# Jan's handbag was dipped today!



## Siimplyloco (Feb 21, 2016)

Walking between the Tourist office and the crowded Tapas Alley, her shoulder bag was unzipped and her small purse removed. It contained her debit card, EHIC card and about €80.
Watch out!
John


----------



## Pauljenny (Feb 21, 2016)

Bu99er!

It could happen to anyone.. Look upon it as if you have made an involuntary charitable donation to the local needy population.

I found out that we'd made a similar donation when I needed my 3 metre ladder.

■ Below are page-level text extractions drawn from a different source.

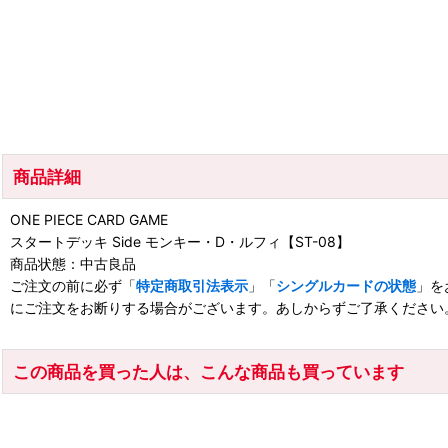
商品詳細
ONE PIECE CARD GAME
スタートデッキ Side モンキー・D・ルフィ【ST-08】
商品状態：中古良品
ご注文の前に必ず「
特定商取引法表示
」「
シングルカードの状態
」を
にご注文をお断りする場合がございます。あしからずご了承ください
この商品を買った人は、こんな商品も買っています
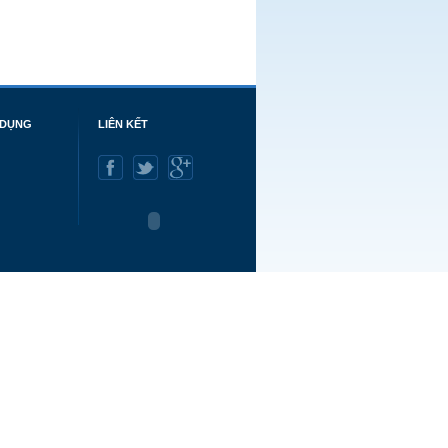
 DỤNG
LIÊN KẾT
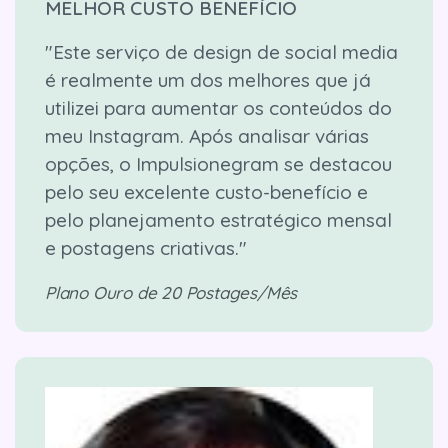
MELHOR CUSTO BENEFÍCIO
"Este serviço de design de social media
é realmente um dos melhores que já
utilizei para aumentar os conteúdos do
meu Instagram. Após analisar várias
opções, o Impulsionegram se destacou
pelo seu excelente custo-benefício e
pelo planejamento estratégico mensal
e postagens criativas."
Plano Ouro de 20 Postages/Mês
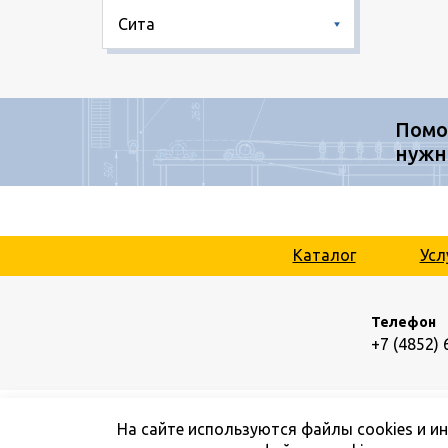
Сита
Помо
нужн
Каталог
Усл
Телефон
+7 (4852) 
На сайте используются файлы cookies и и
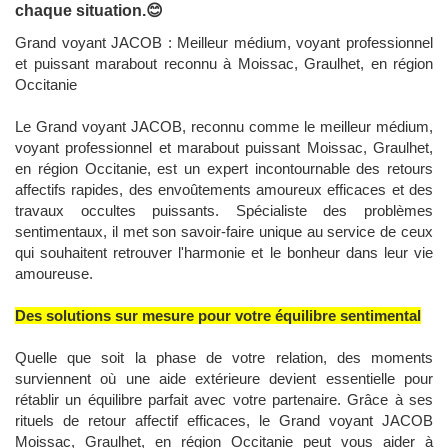
chaque situation.😊
Grand voyant JACOB : Meilleur médium, voyant professionnel
et puissant marabout reconnu à Moissac, Graulhet, en région
Occitanie
Le Grand voyant JACOB, reconnu comme le meilleur médium,
voyant professionnel et marabout puissant Moissac, Graulhet,
en région Occitanie, est un expert incontournable des retours
affectifs rapides, des envoûtements amoureux efficaces et des
travaux occultes puissants. Spécialiste des problèmes
sentimentaux, il met son savoir-faire unique au service de ceux
qui souhaitent retrouver l'harmonie et le bonheur dans leur vie
amoureuse.
Des solutions sur mesure pour votre équilibre sentimental
Quelle que soit la phase de votre relation, des moments
surviennent où une aide extérieure devient essentielle pour
rétablir un équilibre parfait avec votre partenaire. Grâce à ses
rituels de retour affectif efficaces, le Grand voyant JACOB
Moissac, Graulhet, en région Occitanie peut vous aider à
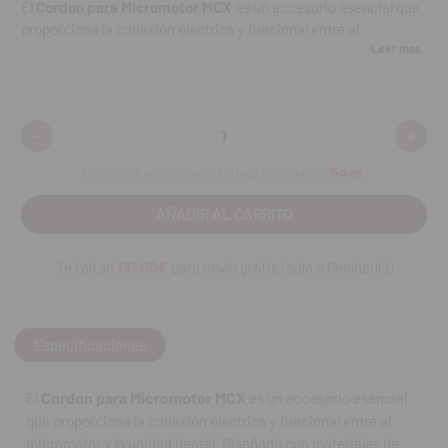
El
Cordon para Micromotor MCX
es un accesorio esencial que
proporciona la conexión eléctrica y funcional entre el
Leer más
micromotor y la unidad dental. Diseñado con materiales de alta
calidad, garantiza un flujo de energía estable y seguro,
permitiendo un rendimiento óptimo del micromotor durante
procedimientos clínicos. Su diseño flexible y resistente facilita
-
+
Disminuir
Aumen
la manipulación en la clínica y asegura durabilidad incluso con
cantidad:
cantid
uso frecuente.
Disponible para compra. Entrega estimada en
15 días
.
Características
Cordon de conexión para micromotor MCX.
Te faltan
110.00€
para envío gratis (solo a Península)
Flujo eléctrico estable y seguro para el micromotor.
Especificaciones
Diseño flexible y resistente para manejo cómodo.
Materiales duraderos que soportan uso frecuente.
Cordon para Micromotor MCX
El
es un accesorio esencial
que proporciona la conexión eléctrica y funcional entre el
Compatible con unidades y accesorios del micromotor MCX.
micromotor y la unidad dental. Diseñado con materiales de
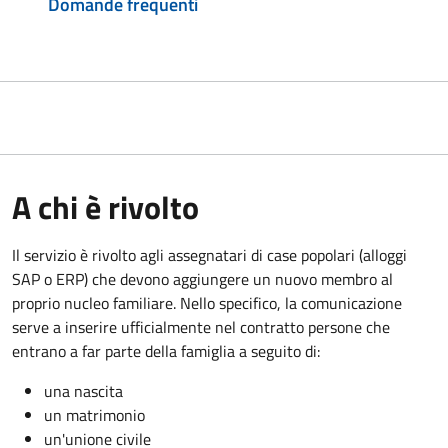
Domande frequenti
A chi è rivolto
Il servizio è rivolto agli assegnatari di case popolari (alloggi
SAP o ERP) che devono aggiungere un nuovo membro al
proprio nucleo familiare. Nello specifico, la comunicazione
serve a inserire ufficialmente nel contratto persone che
entrano a far parte della famiglia a seguito di:
una nascita
un matrimonio
un'unione civile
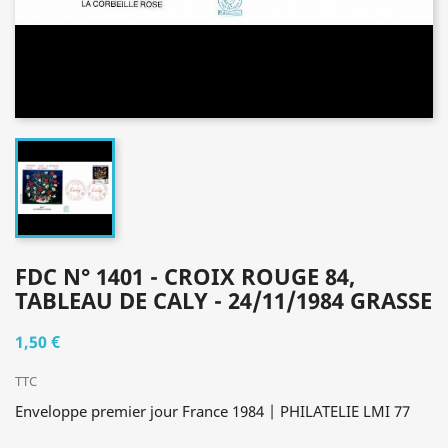
FDC N° 1401 - CROIX ROUGE 84,
TABLEAU DE CALY - 24/11/1984 GRASSE
1,50 €
TTC
Enveloppe premier jour France 1984 | PHILATELIE LMI 77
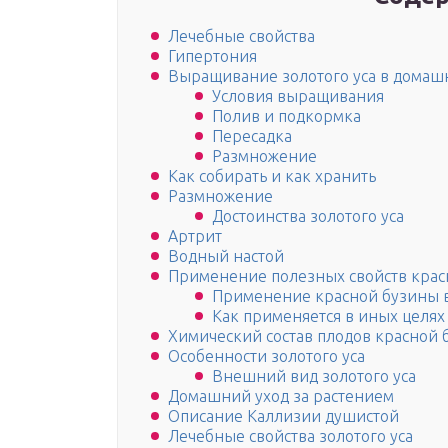
Лечебные свойства
Гипертония
Выращивание золотого уса в домаш
Условия выращивания
Полив и подкормка
Пересадка
Размножение
Как собирать и как хранить
Размножение
Достоинства золотого уса
Артрит
Водный настой
Применение полезных свойств крас
Применение красной бузины 
Как применяется в иных целях
Химический состав плодов красной
Особенности золотого уса
Внешний вид золотого уса
Домашний уход за растением
Описание Каллизии душистой
Лечебные свойства золотого уса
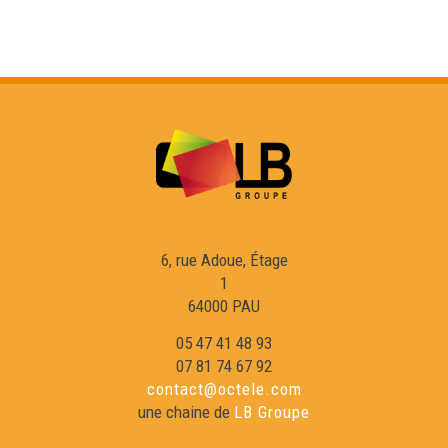
6, rue Adoue, Étage
1
64000 PAU
05 47 41 48 93
07 81 74 67 92
contact@octele.com
une chaine de
LB Groupe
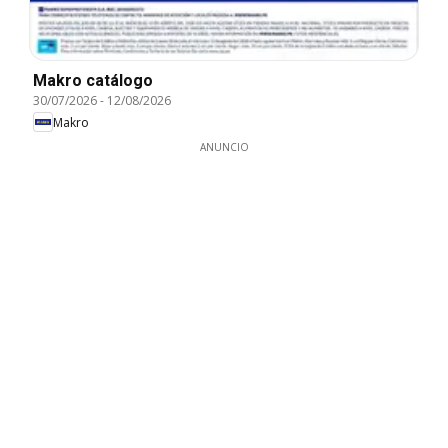
Makro catálogo
30/07/2026
-
12/08/2026
Makro
ANUNCIO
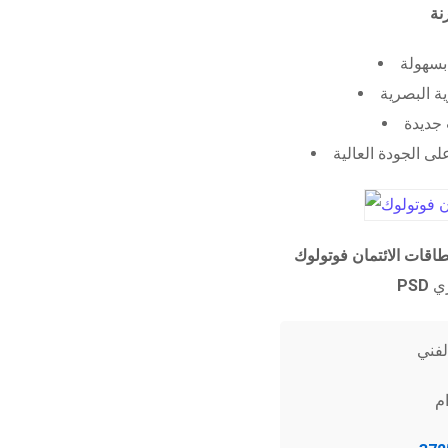
 بسهولة
ية البصرية
جديدة
ى الجودة العالية
طاقات الائتمان فوتولوك
PSD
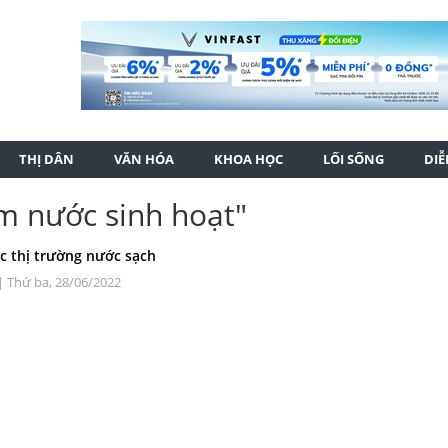
THỊ DÂN
VĂN HÓA
KHOA HỌC
LỐI SỐNG
DI
ễm nước sinh hoạt"
ặc thị trường nước sạch
| Thứ ba, 28/06/2022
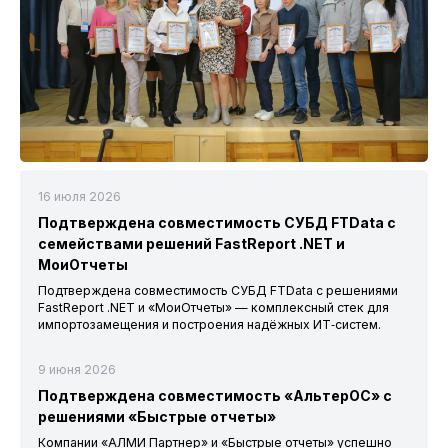
16 июля 2026
Подтверждена совместимость СУБД FTData с
семействами решений FastReport .NET и
МоиОтчеты
Подтверждена совместимость СУБД FTData с решениями
FastReport .NET и «МоиОтчеты» — комплексный стек для
импортозамещения и построения надёжных ИТ‑систем.
9 июня 2026
Подтверждена совместимость «АльтерОС» с
решениями «Быстрые отчеты»
Компании «АЛМИ Партнер» и «Быстрые отчеты» успешно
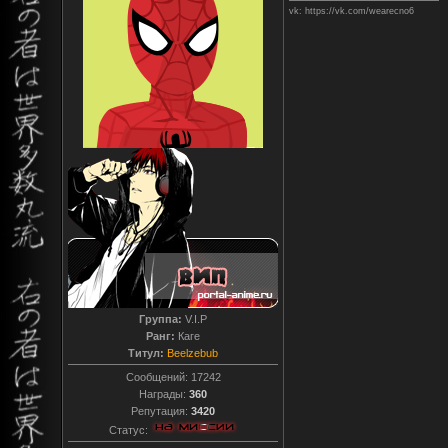
vk: https://vk.com/wearecno6
Группа:
V.I.P
Ранг:
Каге
Титул:
Beelzebub
Сообщений:
17242
Награды:
360
Репутация:
3420
Статус:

What doesn't kill you, makes you stronger.


----------



## vindiboy (Feb 21, 2016)

siimplyloco said:


> Walking between the Tourist office and the crowded Tapas Alley, her shoulder bag was unzipped and her small purse removed. It contained her debit card, EHIC card and about €80.
> Watch out!
> John


  Sorry to hear that where exactly were you , Benidorm?


----------



## jeanette (Feb 21, 2016)

Sorry to hear that but pleased that you are safe


----------



## yorkieowl (Feb 21, 2016)

Sorry to hear this.  I always keep my bag in front of me when out walking where there are other people,  simply because I nearly had the same happen to me, I was lucky as they only managed to get the zip half open before I noticed, came as a big shock as I had always thought I was being careful,  they are very good at it, especially if you are distracted even slightly.


----------



## Teutone (Feb 21, 2016)

my wife thinks I am paranoid when I tell her to wear her small hback pack at the front in certain busy places like Rome or Venice. Hope she doesn't learn it the hard way. :scared:


----------



## trevskoda (Feb 21, 2016)

Sorry to hear that,my wife never uses a h/bag for that same thing,wear a small purse in yes your smalls .


----------



## mickymost (Feb 21, 2016)

Yes glad you both safe.A horrible thing to happen hope Mrs Jan is ok ?

*what goes around comes around* scum of the earth people like that!:mad1:


----------



## GWAYGWAY (Feb 21, 2016)

Roma do not like a handful of fish hooks.  Fill your handbag with a load all tied in together and go back, so they can have a second go.
Should be quite amusing when they get caught up and try and run.


----------



## snowbirds (Feb 22, 2016)

Sorry to here that John but can happen anywhere,

Regards.John & Pat.





siimplyloco said:


> Walking between the Tourist office and the crowded Tapas Alley, her shoulder bag was unzipped and her small purse removed. It contained her debit card, EHIC card and about €80.
> Watch out!
> John


----------



## Siimplyloco (Feb 22, 2016)

vindiboy said:


> Sorry to hear that where exactly were you , Benidorm?



Benidorm, just around lunchtime.


----------